Why Switzerland is running out of bicycles
Photo: Harold Cunningham / AFP

Concerned about the risk of catching coronavirus on public transport, Swiss have made the shift to two wheels. 

As a result, Switzerland is suffering an “unprecedented” bicycle shortage – with some retailers warning that the country will run out of bikes by the spring and prices are set to skyrocket. 

Bike demand has surged since the spring of 2020 – and manufacturers have been unable to keep up. 

READ MORE: Seven reasons why Switzerland is paradise for cyclists 

Swiss online retailer Digitec Galaxus told 20 Minutes the “selection of bikes is set to be sparse by summer”, but that a shortage can be expected as early as March. 
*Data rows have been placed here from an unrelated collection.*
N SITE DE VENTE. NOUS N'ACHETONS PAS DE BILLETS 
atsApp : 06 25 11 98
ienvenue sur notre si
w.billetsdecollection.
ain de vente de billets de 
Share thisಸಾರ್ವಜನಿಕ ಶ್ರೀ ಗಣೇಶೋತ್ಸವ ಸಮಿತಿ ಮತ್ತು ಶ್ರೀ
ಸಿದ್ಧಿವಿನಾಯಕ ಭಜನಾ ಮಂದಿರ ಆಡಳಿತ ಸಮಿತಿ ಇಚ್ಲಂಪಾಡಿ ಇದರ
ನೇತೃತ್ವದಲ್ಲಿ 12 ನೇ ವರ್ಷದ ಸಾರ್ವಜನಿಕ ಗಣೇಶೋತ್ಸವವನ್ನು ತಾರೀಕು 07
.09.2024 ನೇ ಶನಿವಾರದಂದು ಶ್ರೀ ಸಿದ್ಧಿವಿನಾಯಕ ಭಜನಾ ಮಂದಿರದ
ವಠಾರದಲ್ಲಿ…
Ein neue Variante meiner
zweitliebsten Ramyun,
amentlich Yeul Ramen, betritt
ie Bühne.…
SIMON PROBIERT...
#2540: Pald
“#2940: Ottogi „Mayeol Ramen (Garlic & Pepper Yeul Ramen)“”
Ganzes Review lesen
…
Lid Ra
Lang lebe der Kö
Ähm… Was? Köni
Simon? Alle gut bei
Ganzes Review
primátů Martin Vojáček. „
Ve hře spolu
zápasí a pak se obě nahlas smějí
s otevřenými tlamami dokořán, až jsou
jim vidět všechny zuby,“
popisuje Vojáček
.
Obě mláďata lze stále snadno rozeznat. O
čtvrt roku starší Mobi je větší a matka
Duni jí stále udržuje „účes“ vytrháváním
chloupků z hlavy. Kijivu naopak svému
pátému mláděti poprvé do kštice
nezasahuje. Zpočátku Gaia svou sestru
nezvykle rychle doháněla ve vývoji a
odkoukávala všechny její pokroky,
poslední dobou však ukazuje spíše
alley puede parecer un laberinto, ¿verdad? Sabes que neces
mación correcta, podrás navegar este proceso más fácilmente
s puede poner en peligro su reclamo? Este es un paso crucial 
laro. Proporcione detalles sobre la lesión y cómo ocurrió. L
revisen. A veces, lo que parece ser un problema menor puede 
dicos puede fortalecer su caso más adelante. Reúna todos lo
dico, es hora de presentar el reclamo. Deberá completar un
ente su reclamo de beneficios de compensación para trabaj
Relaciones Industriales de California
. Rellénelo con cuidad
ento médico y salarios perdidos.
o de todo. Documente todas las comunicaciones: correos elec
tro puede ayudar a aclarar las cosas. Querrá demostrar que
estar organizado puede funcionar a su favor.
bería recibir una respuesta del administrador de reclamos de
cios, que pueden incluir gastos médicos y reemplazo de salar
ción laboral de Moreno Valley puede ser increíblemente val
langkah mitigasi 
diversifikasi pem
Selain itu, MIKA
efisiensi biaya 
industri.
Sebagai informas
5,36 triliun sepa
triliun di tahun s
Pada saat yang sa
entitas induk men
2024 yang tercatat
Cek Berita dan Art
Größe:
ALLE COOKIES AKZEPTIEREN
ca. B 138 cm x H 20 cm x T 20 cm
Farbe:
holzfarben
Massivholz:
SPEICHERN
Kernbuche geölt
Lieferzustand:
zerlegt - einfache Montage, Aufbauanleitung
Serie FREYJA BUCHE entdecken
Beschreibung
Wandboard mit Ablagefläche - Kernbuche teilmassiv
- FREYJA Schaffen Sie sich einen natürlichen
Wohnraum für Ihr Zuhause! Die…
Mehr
Retailers are struggling to get enough bikes and bike parts from manufacturers, with demand strong across Europe due to the pandemic. 

Swiss bike spokesperson Martin Platter warned “the manufacturers of bicycles and components are faced with an unprecedented level of demand.”
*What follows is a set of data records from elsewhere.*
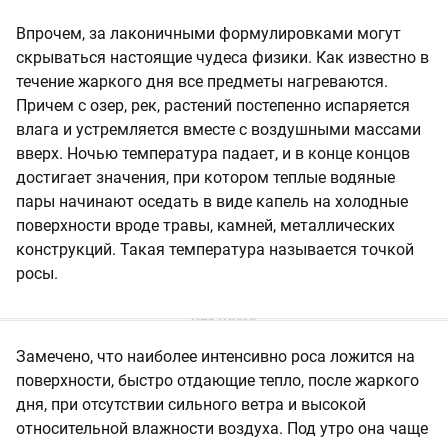
Впрочем, за лаконичными формулировками могут
скрываться настоящие чудеса физики. Как известно в
течение жаркого дня все предметы нагреваются.
Причем с озер, рек, растений постепенно испаряется
влага и устремляется вместе с воздушными массами
вверх. Ночью температура падает, и в конце концов
достигает значения, при котором теплые водяные
пары начинают оседать в виде капель на холодные
поверхности вроде травы, камней, металлических
конструкций. Такая температура называется точкой
росы.
Замечено, что наиболее интенсивно роса ложится на
поверхности, быстро отдающие тепло, после жаркого
дня, при отсутствии сильного ветра и высокой
относительной влажности воздуха. Под утро она чаще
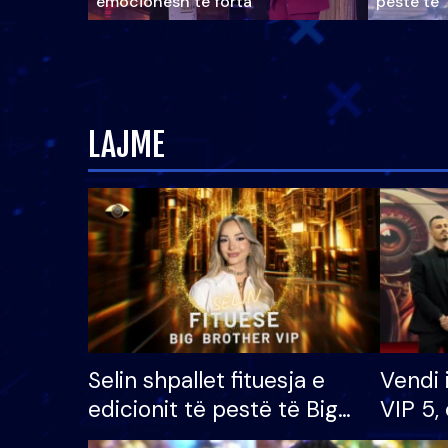
emocionesh të forta
pestë të 
LAJME
Selin shpallet fituesja e
Vendi 
edicionit të pestë të Big
VIP 5, 
Brother VIP, rrëmben
radhës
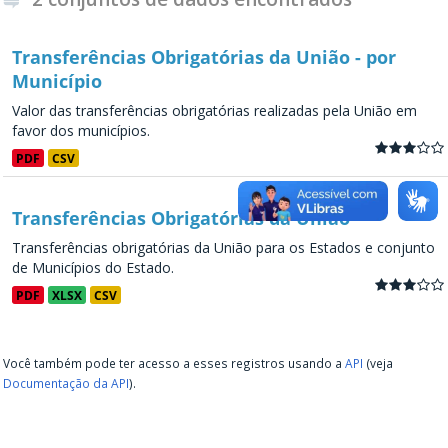
Transferências Obrigatórias da União - por
Município
Valor das transferências obrigatórias realizadas pela União em
favor dos municípios.
PDF
CSV
Transferências Obrigatórias da União
Transferências obrigatórias da União para os Estados e conjunto
de Municípios do Estado.
PDF
XLSX
CSV
Você também pode ter acesso a esses registros usando a
API
(veja
Documentação da API
).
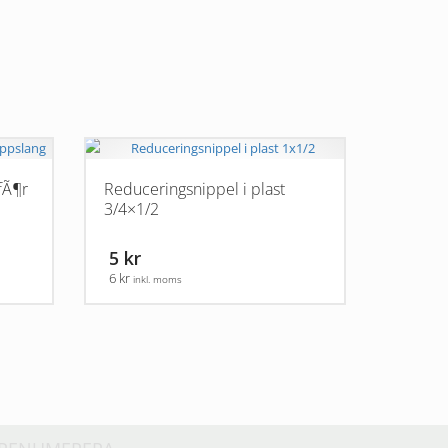
fÃ¶r
Reduceringsnippel i plast
3/4×1/2
5 kr
6 kr
inkl. moms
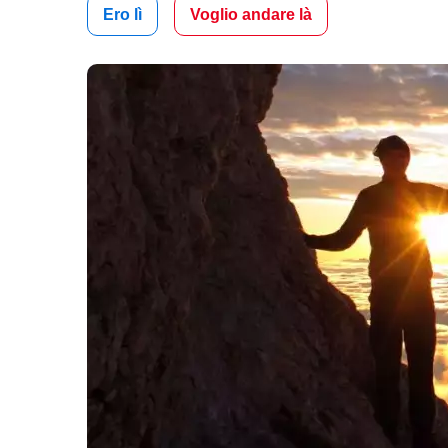
Ero lì
Voglio andare là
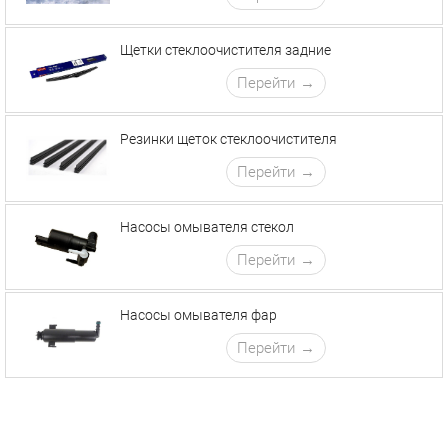
Щетки стеклоочистителя задние
Перейти
Резинки щеток стеклоочистителя
Перейти
Насосы омывателя стекол
Перейти
Насосы омывателя фар
Перейти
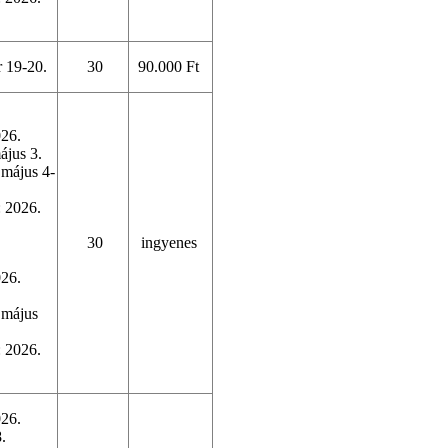
r 19-20.
30
90.000 Ft
026.
május 3.
 május 4-
: 2026.
30
ingyenes
026.
 május
: 2026.
026.
.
But it is not only higher demand which will see an increase in prices. The impact of the pandemic on international logistics is also pushing up prices on bikes in Switzerland. 

“The prices for container transport between Asia and Europe have risen from $1,600 (CHF1425) to as much as $11,000 (CHF9797),” Platter said. 

Online bike dealer Marc Honegger, who runs Markenbikeoutlet, told 20 Minutes that anyone wanting to cycle in spring or summer should take advantage of the current cold weather and make an order now. 

“I would recommend looking now” Honegger said.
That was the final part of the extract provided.